- Exercise brief -
The following data needs to be repeated exactly, with all images excluded.

--- Material for the task Enclosed Below ---

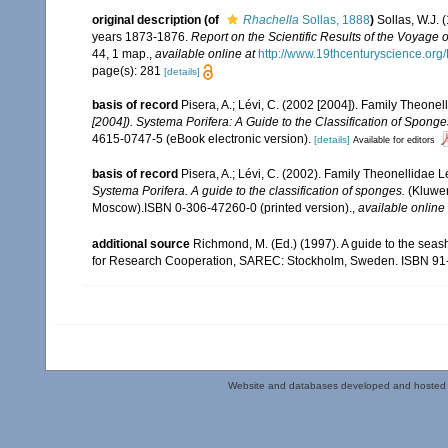
original description
(of
Rhachella
Sollas, 1888
)
Sollas, W.J. 
years 1873-1876.
Report on the Scientific Results of the Voyage
44, 1 map.
,
available online at
http://www.19thcenturyscience.or
page(s): 281
[details]
basis of record
Pisera, A.; Lévi, C. (2002 [2004]). Family Theon
[2004]). Systema Porifera: A Guide to the Classification of Spong
4615-0747-5 (eBook electronic version).
[details]
Available for editors
basis of record
Pisera, A.; Lévi, C. (2002). Family Theonellidae
Systema Porifera. A guide to the classification of sponges.
(Kluwer
Moscow).ISBN 0-306-47260-0 (printed version).
,
available online 
additional source
Richmond, M. (Ed.) (1997). A guide to the seas
for Research Cooperation, SAREC: Stockholm, Sweden. ISBN 91
Website and databases developed and hosted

--- End of Enclosed Material for the task ---

- Reply to the exercise -
original description
(of
Rhachella
Sollas, 1888
)
Sollas, W.J. 
years 1873-1876.
Report on the Scientific Results of the Voyage
44, 1 map.
,
available online at
http://www.19thcenturyscience.or
page(s): 281
[details]
basis of record
Pisera, A.; Lévi, C. (2002 [2004]). Family Theon
[2004]). Systema Porifera: A Guide to the Classification of Spong
4615-0747-5 (eBook electronic version).
[details]
Available for editors
basis of record
Pisera, A.; Lévi, C. (2002). Family Theonellidae
Systema Porifera. A guide to the classification of sponges.
(Kluwer
Moscow).ISBN 0-306-47260-0 (printed version).
,
available online 
additional source
Richmond, M. (Ed.) (1997). A guide to the seas
for Research Cooperation, SAREC: Stockholm, Sweden. ISBN 91
Website and databases developed and hosted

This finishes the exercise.